-- Opening Marker --
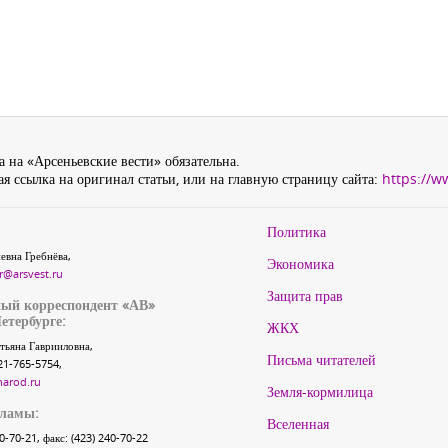
 на «Арсеньевские вести» обязательна.
я ссылка на оригинал статьи, или на главную страницу сайта:
https://w
Политика
евна Гребнёва,
Экономика
r@arsvest.ru
Защита прав
ый корреспондент «АВ»
етербурге:
ЖКХ
тьяна Гаврииловна,
Письма читателей
21-765-5754,
narod.ru
Земля-кормилица
кламы:
Вселенная
40-70-21, факс: (423) 240-70-22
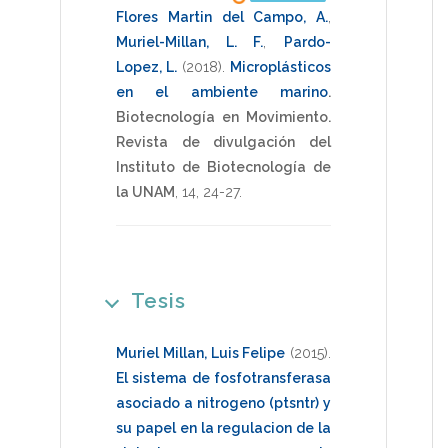
Flores Martin del Campo, A.
,
Muriel-Millan, L. F.
,
Pardo-
Lopez, L.
(2018)
.
Microplásticos
en el ambiente marino
.
Biotecnología en Movimiento.
Revista de divulgación del
Instituto de Biotecnología de
la UNAM
,
14
,
24-27
.
Tesis
Muriel Millan, Luis Felipe
(2015)
.
El sistema de fosfotransferasa
asociado a nitrogeno (ptsntr) y
su papel en la regulacion de la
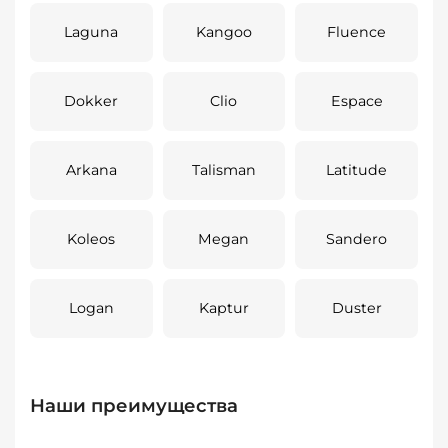
Laguna
Kangoo
Fluence
Dokker
Clio
Espace
Arkana
Talisman
Latitude
Koleos
Megan
Sandero
Logan
Kaptur
Duster
Наши преимущества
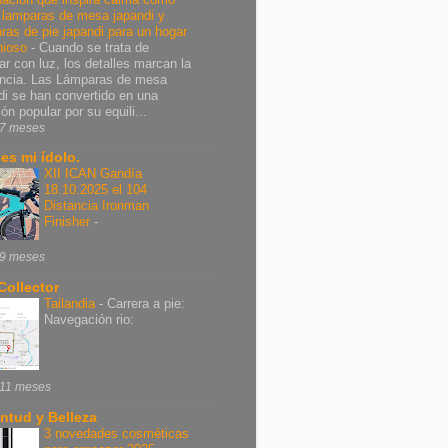
r lamparas de mesa japandi y
ras de pie japandi para un hogar
nioso
-
Cuando se trata de
ar con luz, los detalles marcan la
encia. Las Lámparas de mesa
di se han convertido en una
ón popular por su equili...
7 meses
 es mi ídolo.
XII ICAN Gandía
18.10.2025 el 104
Distancia Ironman
Finisher
-
9 meses
Collector
Tailandia
-
Carrera a pie:
Navegación rio:
11 meses
ntud y Belleza
3 novedades cosméticas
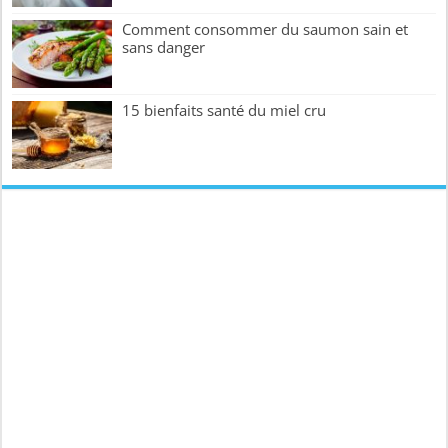
Comment consommer du saumon sain et
sans danger
15 bienfaits santé du miel cru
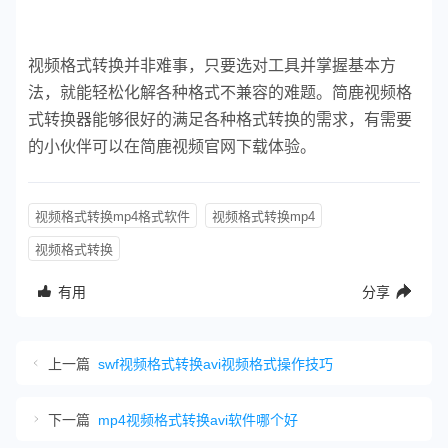
视频格式转换并非难事，只要选对工具并掌握基本方
法，就能轻松化解各种格式不兼容的难题。简鹿视频格
式转换器能够很好的满足各种格式转换的需求，有需要
的小伙伴可以在简鹿视频官网下载体验。
视频格式转换mp4格式软件
视频格式转换mp4
视频格式转换
有用
分享
上一篇
swf视频格式转换avi视频格式操作技巧
下一篇
mp4视频格式转换avi软件哪个好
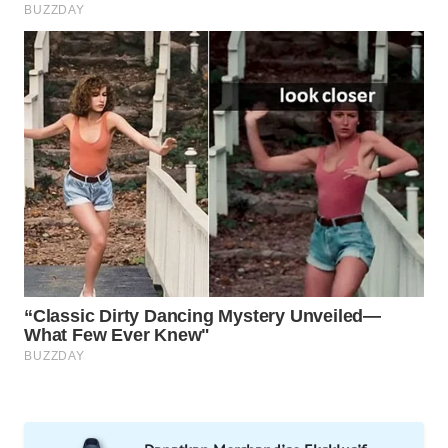
MAWAKA
ID
MARTABAT
NET
PLN
WATCH
MKLI
LPKKI
LKKI
KOPEKLIN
-- Closing Marker --
### Exercise description:
Which of the lines in the data hold the string "Millan"? Report each of them by copying it.

### Answer:
Muriel-Millan, L. F.
Muriel Millan, Luis Felipe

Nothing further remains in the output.